(Saved data entries)
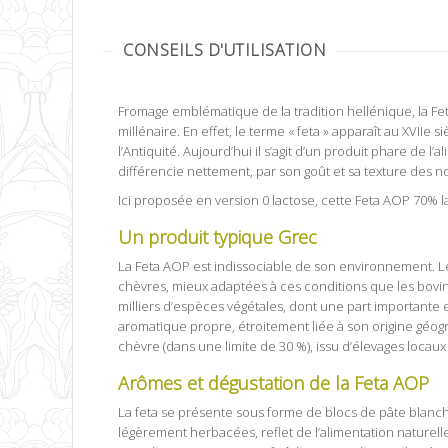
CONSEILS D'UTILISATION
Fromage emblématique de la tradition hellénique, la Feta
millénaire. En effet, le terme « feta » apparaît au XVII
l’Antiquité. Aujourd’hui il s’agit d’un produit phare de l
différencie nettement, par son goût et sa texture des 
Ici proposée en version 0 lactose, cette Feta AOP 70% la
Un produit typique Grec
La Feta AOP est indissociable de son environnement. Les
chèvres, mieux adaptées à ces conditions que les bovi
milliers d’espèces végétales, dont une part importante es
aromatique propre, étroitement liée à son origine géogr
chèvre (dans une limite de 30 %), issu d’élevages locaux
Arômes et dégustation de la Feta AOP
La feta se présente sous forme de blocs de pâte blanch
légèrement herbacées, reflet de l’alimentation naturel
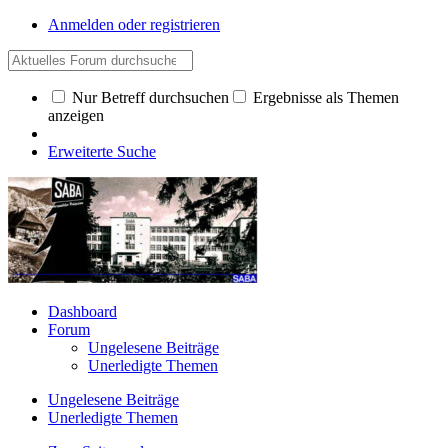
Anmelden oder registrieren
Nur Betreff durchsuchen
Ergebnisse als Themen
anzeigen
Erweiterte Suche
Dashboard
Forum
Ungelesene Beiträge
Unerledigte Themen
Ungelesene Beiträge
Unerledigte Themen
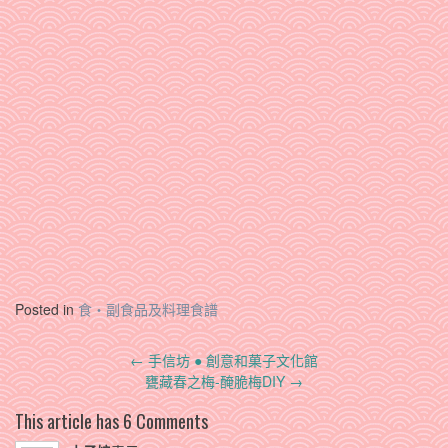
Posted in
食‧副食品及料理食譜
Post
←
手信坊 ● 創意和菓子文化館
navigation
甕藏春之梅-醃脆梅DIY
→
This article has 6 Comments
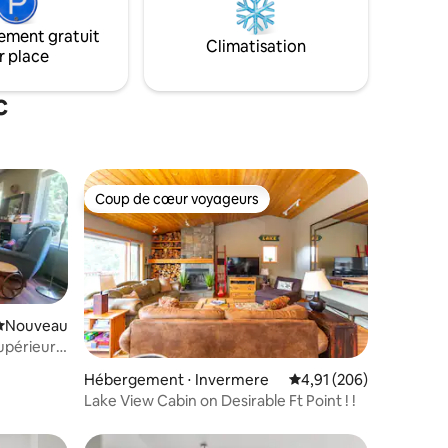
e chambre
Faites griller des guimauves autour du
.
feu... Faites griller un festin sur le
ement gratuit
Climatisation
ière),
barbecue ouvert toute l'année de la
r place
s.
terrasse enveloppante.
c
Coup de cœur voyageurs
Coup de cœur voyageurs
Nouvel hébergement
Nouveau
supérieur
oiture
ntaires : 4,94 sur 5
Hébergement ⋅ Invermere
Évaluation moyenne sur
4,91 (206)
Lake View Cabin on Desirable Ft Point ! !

*Goal of the exercise*.
Only the number is wanted: how many lines in the data include the string "griller"?

*Exercise solution*.
2